Merging conflict checking takes a long time #43

Closed
opened 2023-02-19 14:30:00 +01:00 by Brecht Van Lommel · 10 comments

This can take for example 10 minutes, and causes developers to be blocked from merging their pull requests in the meantime.

When a commit is pushed to the main branch, all pull requests targeting that branch will begin conflict checking (patch_checker). This involves operations like making a temporary shared, bare clone of the repository. Even if this would take just a couple of seconds, multiply that by 125 open pull requests and it's going to take a while to get through everything.

A few ideas:

  • Prioritize the pull requests checking by recent activity, as these are most likely the ones developers are actively working on and trying to get merged.
  • Find a way to configure workers so that push_update and patch_checker can run in parallel instead of just 1 worker doing it.

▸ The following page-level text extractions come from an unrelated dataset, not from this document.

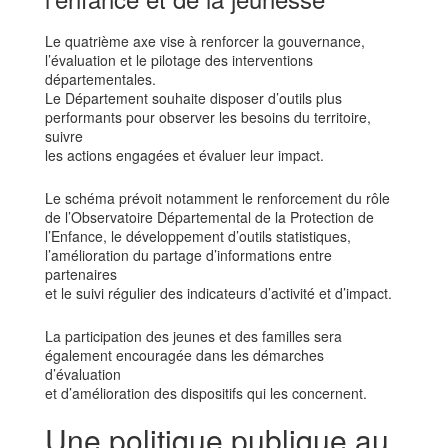
Le quatrième axe vise à renforcer la gouvernance,
l’évaluation et le pilotage des interventions
départementales.
Le Département souhaite disposer d’outils plus
performants pour observer les besoins du territoire,
suivre
les actions engagées et évaluer leur impact.
Le schéma prévoit notamment le renforcement du rôle
de l’Observatoire Départemental de la Protection de
l’Enfance, le développement d’outils statistiques,
l’amélioration du partage d’informations entre
partenaires
et le suivi régulier des indicateurs d’activité et d’impact.
La participation des jeunes et des familles sera
également encouragée dans les démarches
d’évaluation
et d’amélioration des dispositifs qui les concernent.
Une politique publique au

Also the number of workers never seems to go beyond 1.
  • Investigate performance of cloning on Ceph. On my laptop with SSD it's only a few seconds but it's likely worse. Perhaps the work path can be configured to be on a ramdisk or some other faster drive, assuming this either does not involve hard links or they can be preserved across filesystems.
  • Find some way to speed up cloning and potentially other operations.

There is also the following display bug. On pushing changes to a PR, it can show this error, which gets resolved once push_update completes.

This pull request is broken due to missing fork information.

Workers seem to be configured in such a way that first all the conflict checking has to be completed before it handles more push updates.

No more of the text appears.